━━ DATA FOR REVIEW ━━

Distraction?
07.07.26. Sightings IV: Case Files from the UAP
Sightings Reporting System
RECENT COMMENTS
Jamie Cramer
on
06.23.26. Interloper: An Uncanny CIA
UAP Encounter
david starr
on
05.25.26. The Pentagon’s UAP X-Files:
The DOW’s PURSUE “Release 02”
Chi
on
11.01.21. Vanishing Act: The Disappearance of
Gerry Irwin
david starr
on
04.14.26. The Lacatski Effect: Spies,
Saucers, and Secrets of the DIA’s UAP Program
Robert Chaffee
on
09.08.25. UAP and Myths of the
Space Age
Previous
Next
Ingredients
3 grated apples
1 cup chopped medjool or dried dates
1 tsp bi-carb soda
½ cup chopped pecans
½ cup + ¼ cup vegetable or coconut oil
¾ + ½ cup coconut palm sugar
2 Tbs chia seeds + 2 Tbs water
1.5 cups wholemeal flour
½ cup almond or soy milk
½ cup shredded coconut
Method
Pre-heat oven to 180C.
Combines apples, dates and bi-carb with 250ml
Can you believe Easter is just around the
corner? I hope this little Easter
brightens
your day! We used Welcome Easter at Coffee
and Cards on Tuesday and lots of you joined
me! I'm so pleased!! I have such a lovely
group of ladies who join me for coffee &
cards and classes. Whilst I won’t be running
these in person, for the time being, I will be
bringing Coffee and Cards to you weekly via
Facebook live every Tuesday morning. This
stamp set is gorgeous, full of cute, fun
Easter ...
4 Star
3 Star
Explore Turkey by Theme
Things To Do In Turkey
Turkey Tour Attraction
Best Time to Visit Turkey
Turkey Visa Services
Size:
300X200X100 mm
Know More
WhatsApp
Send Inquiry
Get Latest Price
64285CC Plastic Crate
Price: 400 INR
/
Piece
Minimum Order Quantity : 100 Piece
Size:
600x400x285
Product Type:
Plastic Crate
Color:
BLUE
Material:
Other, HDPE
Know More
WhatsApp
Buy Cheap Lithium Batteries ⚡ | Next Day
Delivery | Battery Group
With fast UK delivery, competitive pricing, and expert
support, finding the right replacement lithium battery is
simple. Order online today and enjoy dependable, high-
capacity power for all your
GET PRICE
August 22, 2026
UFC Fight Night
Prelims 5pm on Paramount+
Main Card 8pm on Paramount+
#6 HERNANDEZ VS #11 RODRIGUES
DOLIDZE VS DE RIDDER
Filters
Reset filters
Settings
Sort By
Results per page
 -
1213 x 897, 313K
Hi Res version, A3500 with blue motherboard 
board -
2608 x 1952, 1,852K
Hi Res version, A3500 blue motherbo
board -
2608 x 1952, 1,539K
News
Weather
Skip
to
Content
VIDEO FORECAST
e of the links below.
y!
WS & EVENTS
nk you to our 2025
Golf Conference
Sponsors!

━━━

Scan the entries above for the word "carb". Report the lines that hold it.

(ANSWER):
1 tsp bi-carb soda
Combines apples, dates and bi-carb with 250ml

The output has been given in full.